An argument presented is that Apple already has applications on the Windows platform. True, but what applications are these. I only know of two - QuickTime and iTunes. Why did Apple make these for Windows?

My guess - Why would anyone encode a video and place it on the Internet and only have a small margin of individuals be able to play it. Apple wanted QuickTime to be used. To make it a strong selling point it had to be available for Windows.

iTunes. This should be obvious, but hasn't been mentioned. What was the iPod market share before Windows support was added? I don't know the exact number, but I knew very little about it before then. iTunes for Windows comes out, and the flood gates were opened. Now that the two are closely intertwined, you can't even get one without the other anymore.

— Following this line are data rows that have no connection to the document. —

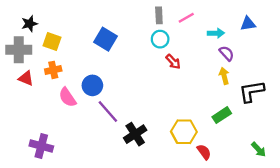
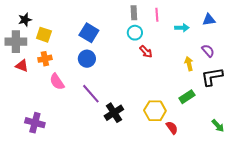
pink line: (186, 18) -> (157, 15), turned -64
purple semicircle: (227, 53) -> (208, 51), moved
blue circle: (92, 85) -> (87, 59), moved

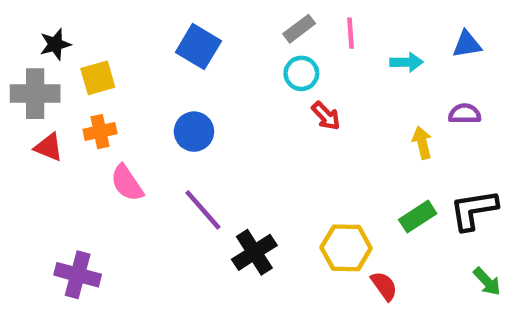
gray rectangle: (134, 13) -> (299, 29), turned 56
blue square: (89, 33) -> (198, 47), moved
yellow square: (44, 35) -> (98, 78), turned -35
purple semicircle: (208, 51) -> (465, 114), turned -48
black L-shape: (212, 77) -> (474, 210), moved

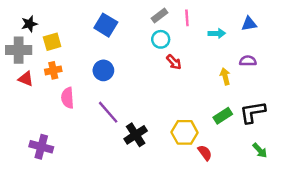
pink semicircle: (127, 183) -> (68, 98), turned 30

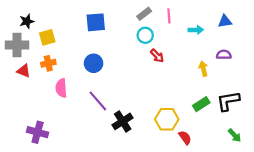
blue square: (106, 25) -> (96, 22), turned -36

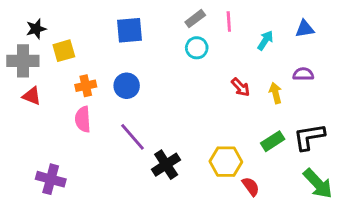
cyan arrow: (196, 30) -> (265, 40), turned -56
red arrow: (157, 56) -> (241, 87), moved
orange cross: (48, 63) -> (86, 86), moved
green arrow: (235, 135) -> (318, 184), size x1.6

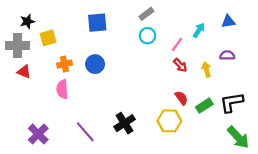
pink line: (229, 22) -> (177, 44), moved, turned 40
purple line: (132, 137) -> (85, 132), moved
purple cross: (51, 179) -> (38, 134), turned 30
red semicircle: (251, 186) -> (181, 98), moved

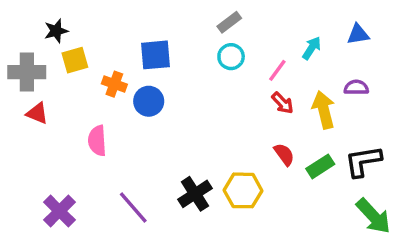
black star: (27, 21) -> (56, 31), moved
blue square: (97, 23) -> (156, 55), moved
orange cross: (64, 64) -> (114, 84), moved, turned 32
yellow arrow: (206, 70) -> (324, 110), size x1.5
yellow hexagon: (169, 121) -> (243, 190), moved

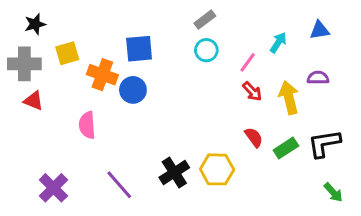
black star: (56, 31) -> (35, 24), moved
orange cross: (114, 84) -> (102, 75), size x1.4
green arrow: (373, 216) -> (333, 192), size x0.6

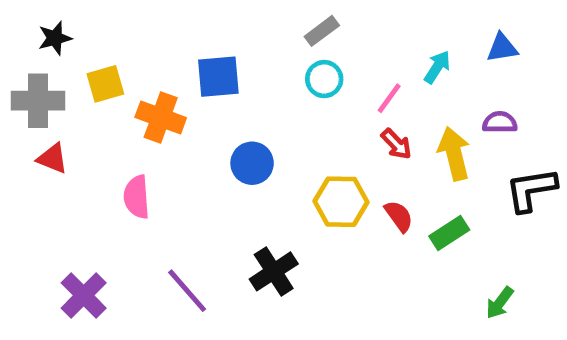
blue circle: (133, 90) -> (252, 163), moved
black L-shape: (324, 143) -> (531, 190), moved
yellow hexagon: (217, 169) -> (341, 202), moved
green arrow: (333, 192) -> (500, 303), moved, turned 80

Now reverse it. iLife for Windows? Heck no! That application bundle is what caused me to finally buy a Mac 2.5 years ago. This is a strong selling point for their hardware. If it existed on Windows, why buy a Mac. Caveat: I loved using the Mac 14 years ago when I was in graphic arts and have always wanted one, so it was an easy push.

Commercial Developers do not write applications for fun. As a developer I have to justify the cost of learning against potential return. - I've written several commercial "Windows Only" applications, and I've written a few apps/utils just for fun. I love learning new languages and platforms. Cost of learning? What about the cost of NOT learning? I think it's a great idea to explore new languages, tools and platforms. Sure, you can't always take what you learn and apply it everywhere to make money, but sometimes you can, and that's where the hidden rewards are. Your experience my vary, but this is what I've seen in my life.

why do you suppose had Apple went through the trouble of keeping a separate x86 build of OS X around since day one? Not only because of chip availability, but what about "chipset" lock in? People complain all the time about vendor lock in, why not chipsets? I now work for a company that makes embedded systems and I'm on the firmware team. We recently transitioned from a MIPS chip to x86. It took a lot less time that I thought it would and with what we learned we now have two other chips on the development board. So, it wouldn't surprise me at all if Apple had OSX for other chips. The Intel announcement was a disappointment, as I really like the PowerPC.

I'm new to Mac/Cocoa development, but I am enjoying the plethora of information that I'm consuming. Thanks Scott for making it readily/freely available! Sorry for the long post.